Ancaman pencemaran lain adalah tumpahan minyak dari beberapa anjungan minyak lepas pantai yang beroperasi di sekitar Teluk Jakarta. Dua kali minyak mentah tumpah di perairan yang dilindungi itu, tetapi hingga sekarang tidak ada yang diajukan ke pengadilan atau mengganti kerugiaannya.

Sumber pencemar lain, meskipun jauh lebih kecil, adalah ceceran bekas dari kapal-kapal kayu yang biasa disebut ojek, kapal sepanjang 20 meter, satu-satunya kapal kelas ekonomi yang mengantarkan penduduk bolak-balik ke Jakarta. Kapal tersebut jarang mengindahkan keselamatan. Musim hujan awal tahun ini misalnya,  satu kapal tenggelam dan empat orang tewas lantaran kelebihan muatan. Namun kecelakaan itu tak membuat kapal ini kehilangan penumpang.

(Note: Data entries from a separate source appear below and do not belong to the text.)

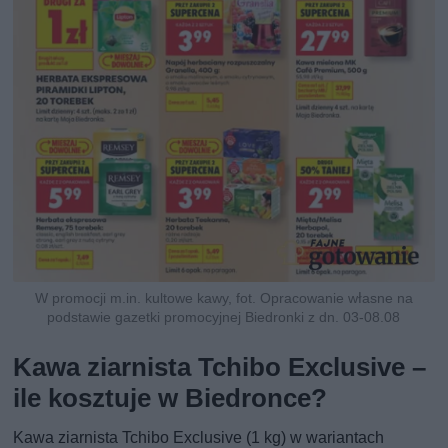
W promocji m.in. kultowe kawy, fot. Opracowanie własne na
podstawie gazetki promocyjnej Biedronki z dn. 03-08.08
Kawa ziarnista Tchibo Exclusive –
ile kosztuje w Biedronce?
Kawa ziarnista Tchibo Exclusive (1 kg) w wariantach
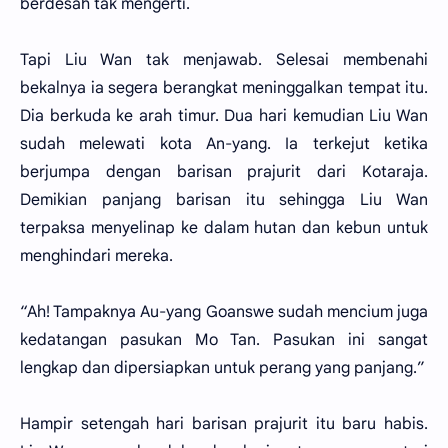
berdesah tak mengerti.
Tapi Liu Wan tak menjawab. Selesai membenahi
bekalnya ia segera berangkat meninggalkan tempat itu.
Dia berkuda ke arah timur. Dua hari kemudian Liu Wan
sudah melewati kota An-yang. Ia terkejut ketika
berjumpa dengan barisan prajurit dari Kotaraja.
Demikian panjang barisan itu sehingga Liu Wan
terpaksa menyelinap ke dalam hutan dan kebun untuk
menghindari mereka.
“Ah! Tampaknya Au-yang Goanswe sudah mencium juga
kedatangan pasukan Mo Tan. Pasukan ini sangat
lengkap dan dipersiapkan untuk perang yang panjang.”
Hampir setengah hari barisan prajurit itu baru habis.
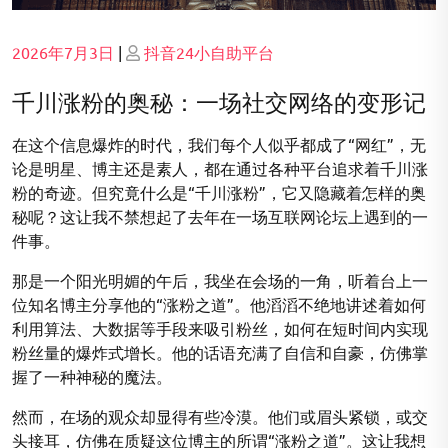
Posted
Posted
2026年7月3日
|
抖音24小自助平台
on
on
千川涨粉的奥秘：一场社交网络的变形记
在这个信息爆炸的时代，我们每个人似乎都成了“网红”，无
论是明星、博主还是素人，都在通过各种平台追求着千川涨
粉的奇迹。但究竟什么是“千川涨粉”，它又隐藏着怎样的奥
秘呢？这让我不禁想起了去年在一场互联网论坛上遇到的一
件事。
那是一个阳光明媚的午后，我坐在会场的一角，听着台上一
位知名博主分享他的“涨粉之道”。他滔滔不绝地讲述着如何
利用算法、大数据等手段来吸引粉丝，如何在短时间内实现
粉丝量的爆炸式增长。他的话语充满了自信和自豪，仿佛掌
握了一种神秘的魔法。
然而，在场的观众却显得有些冷漠。他们或眉头紧锁，或交
头接耳，仿佛在质疑这位博主的所谓“涨粉之道”。这让我想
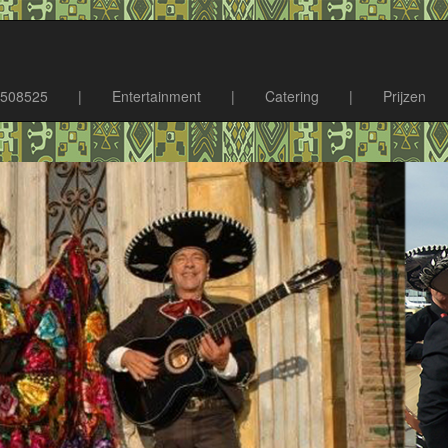
4508525
|
Entertainment
|
Catering
|
Prijzen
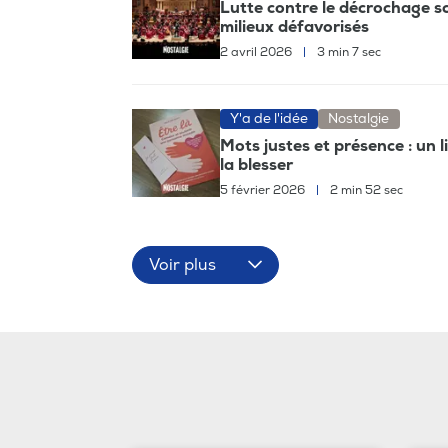
Lutte contre le décrochage sc
milieux défavorisés
2 avril 2026
|
3 min 7 sec
Y'a de l'idée
Nostalgie
Mots justes et présence : un
la blesser
5 février 2026
|
2 min 52 sec
Voir plus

Karena tidak ada pilihan transportasi murah, ojek ini selalu padat, sekitar 65 orang dalam satu kapal, kadang-kadang ditambah sepeda motor, berpeti-peti telur, beras dan kebutuhan pokok sehari-hari lainnya. Sesekali kondektur kapal memompa keluar air laut keluar bersama dengan cairan minyak bekas yang mengapung di atas air laut, dan mengganggu kehidupan biota laut dan terumbu karang.

Letaknya yang dekat denga kota megapolitan Jakarta menyebabkan TNLKS mendapatkan ancaman paling serius di antara taman nasional lain di Indonesia. Selain sampah perkotaan yang memacetkan baling-baling kapal kami tadi dan pencemaran minyak, daya tarik Kepulauan Seribu juga mengancam dirinya sendiri. Peningkatan jumlah wisatawan pasti membawa dampak. Jumlah perahu hilir mudik juga punya akibat. Semetara pertambahan jumlah penduduk di beberapa pulau yang mencapai 3,5 persen per tahun menghantui, memberikan tekanan besar kepada lingkungan di sana.